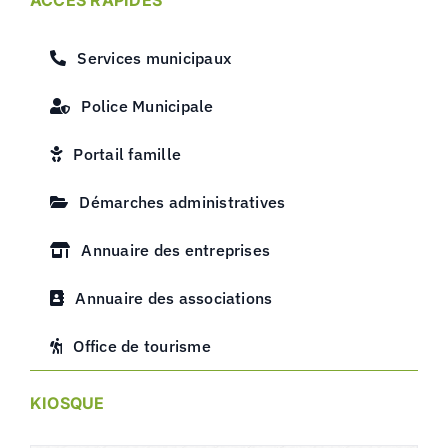
Services municipaux
Police Municipale
Portail famille
Démarches administratives
Annuaire des entreprises
Annuaire des associations
Office de tourisme
KIOSQUE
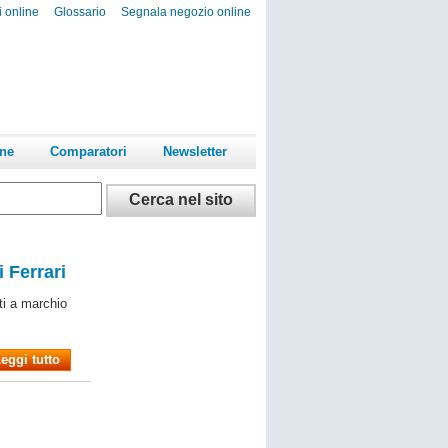
i online
Glossario
Segnala negozio online
ine
Comparatori
Newsletter
i Ferrari
ti a marchio
eggi tutto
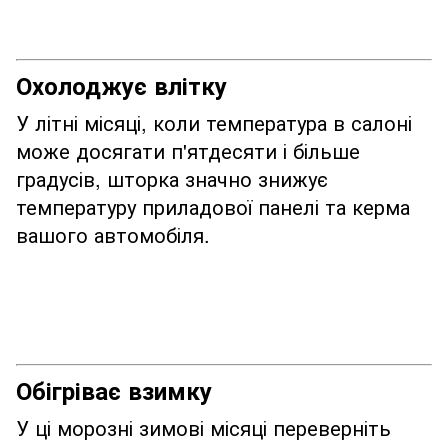
Охолоджує влітку
У літні місяці, коли температура в салоні
може досягати п'ятдесяти і більше
градусів, шторка значно знижує
температуру приладової панелі та керма
вашого автомобіля.
Обігріває взимку
У ці морозні зимові місяці переверніть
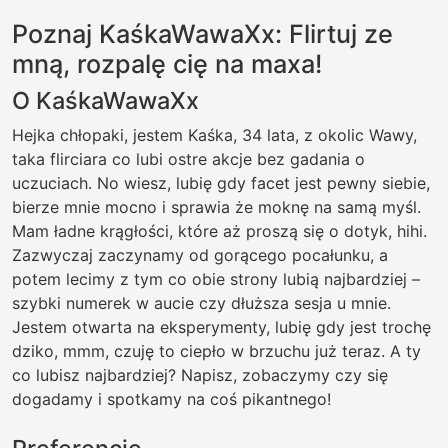
Poznaj KaśkaWawaXx: Flirtuj ze
mną, rozpalę cię na maxa!
O KaśkaWawaXx
Hejka chłopaki, jestem Kaśka, 34 lata, z okolic Wawy,
taka flirciara co lubi ostre akcje bez gadania o
uczuciach. No wiesz, lubię gdy facet jest pewny siebie,
bierze mnie mocno i sprawia że moknę na samą myśl.
Mam ładne krągłości, które aż proszą się o dotyk, hihi.
Zazwyczaj zaczynamy od gorącego pocałunku, a
potem lecimy z tym co obie strony lubią najbardziej –
szybki numerek w aucie czy dłuższa sesja u mnie.
Jestem otwarta na eksperymenty, lubię gdy jest trochę
dziko, mmm, czuję to ciepło w brzuchu już teraz. A ty
co lubisz najbardziej? Napisz, zobaczymy czy się
dogadamy i spotkamy na coś pikantnego!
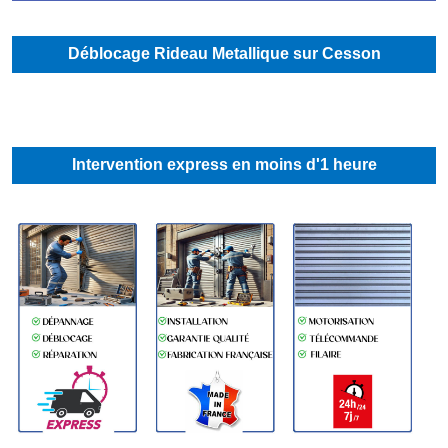
Déblocage Rideau Metallique sur Cesson
Intervention express en moins d'1 heure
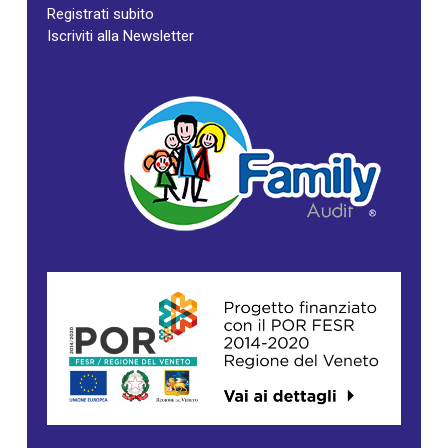
Registrati subito
Iscriviti alla Newsletter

Assignment: The stretch to restate runs from the line above containing "температуру приладової панелі та керма" through the line containing "Hejka chłopaki, jestem". Copy it word for word, ends included, without pictures.

Exercise answer:
температуру приладової панелі та керма
вашого автомобіля.
Обігріває взимку
У ці морозні зимові місяці переверніть
Poznaj KaśkaWawaXx: Flirtuj ze
mną, rozpalę cię na maxa!
O KaśkaWawaXx
Hejka chłopaki, jestem Kaśka, 34 lata, z okolic Wawy,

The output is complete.